Lastly they share an efficient implementation of a possible consistent hash function: Use a balanced binary search tree to store the buckets and their assignment in the range. If there are
C buckets, then there will be
k*C*log(C) entries, which gives a worse tree depth of
log(C) and a worse possible calculation of
log(C). The time for adding and removing a bucket is
log^2(C) since we would need to remove
k*log(C) points. To reduce this time to constant lookup, the authors suggest dividing the range into
k*C*log(C) equal length segments and have a separate tree for each one. This allows us to more predictably have one bucket per segment. The problem with segments is that it requires smaller segments as more buckets are added. An amortized way recommended by the authors is to choose intervals of size
1/2^x such that
1/2^x < 1/k*C*log(C). Then as new buckets are added, gradually bisect each section.

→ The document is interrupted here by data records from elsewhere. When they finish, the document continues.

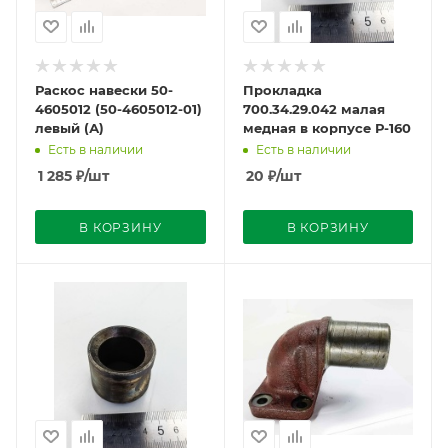
Раскос навески 50-
Прокладка
4605012 (50-4605012-01)
700.34.29.042 малая
левый (А)
медная в корпусе Р-160
Есть в наличии
Есть в наличии
1 285
₽
/шт
20
₽
/шт
В КОРЗИНУ
В КОРЗИНУ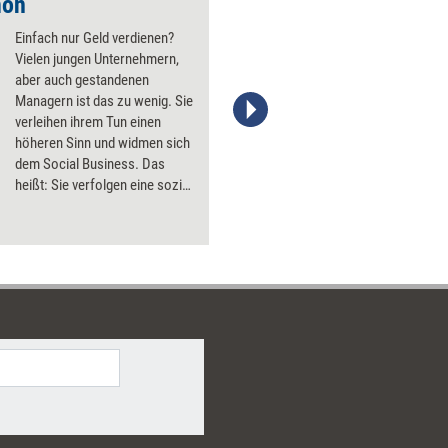
mon
Manager im Einsatz
Einfach nur Geld verdienen?
Vielen jungen Unternehmern,
aber auch gestandenen
Managern ist das zu wenig. Sie
verleihen ihrem Tun einen
höheren Sinn und widmen sich
dem Social Business. Das
heißt: Sie verfolgen eine sozial
relevante Geschäftsidee und
lösen mit ihrem Unternehmen
ein gesellschaftliches
Problem. managerSeminare
wollte wissen: Ist das auf jeder
Ebene ein gutes Geschäft?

The consensus problem involves a system of asynchronous processes, some of which may be unreliable/faulty (die or crash). This paper proves that every solution, with even a single faulty process, has the possibility of non-termination. The important takeaway: we can design our systems to make the possibility of a livelock small, but the probability is non-zero.
Despite being a short paper, the proofs themselves were pretty confusing. This post was critical for my understanding.
The proof is comprised of two lemmas. The first lemma showed that there must be some initial configuration where consensus is not yet determined (caused by errors or message delays). Think of this as bivalent (having two possible truths) state. The second lemma shows that it is always possible to remain in a bivalent state by delaying a message.
Lets note the assumptions made by the proof: The underlying transport protocol is reliable; messages are delivered correctly and exactly once. There is no synchronized clock, and it is not possible to detect a slow process vs a dead process. Additionally, the proof relaxes the termination requirement and requires that only some process eventually decide on a value (weak consensus). Put another way, a message will always be delivered but can be delayed and can be delivered out-of-order.
For Strong Consensus these 3 properties must hold: termination: eventually, every correct process decides some value. agreement: all processes that decide do so on the same value. validity: the value must have been proposed by some process.
By proving their results under assumptions of weak concensus, the authors are able to extend the result to strong concensus systems.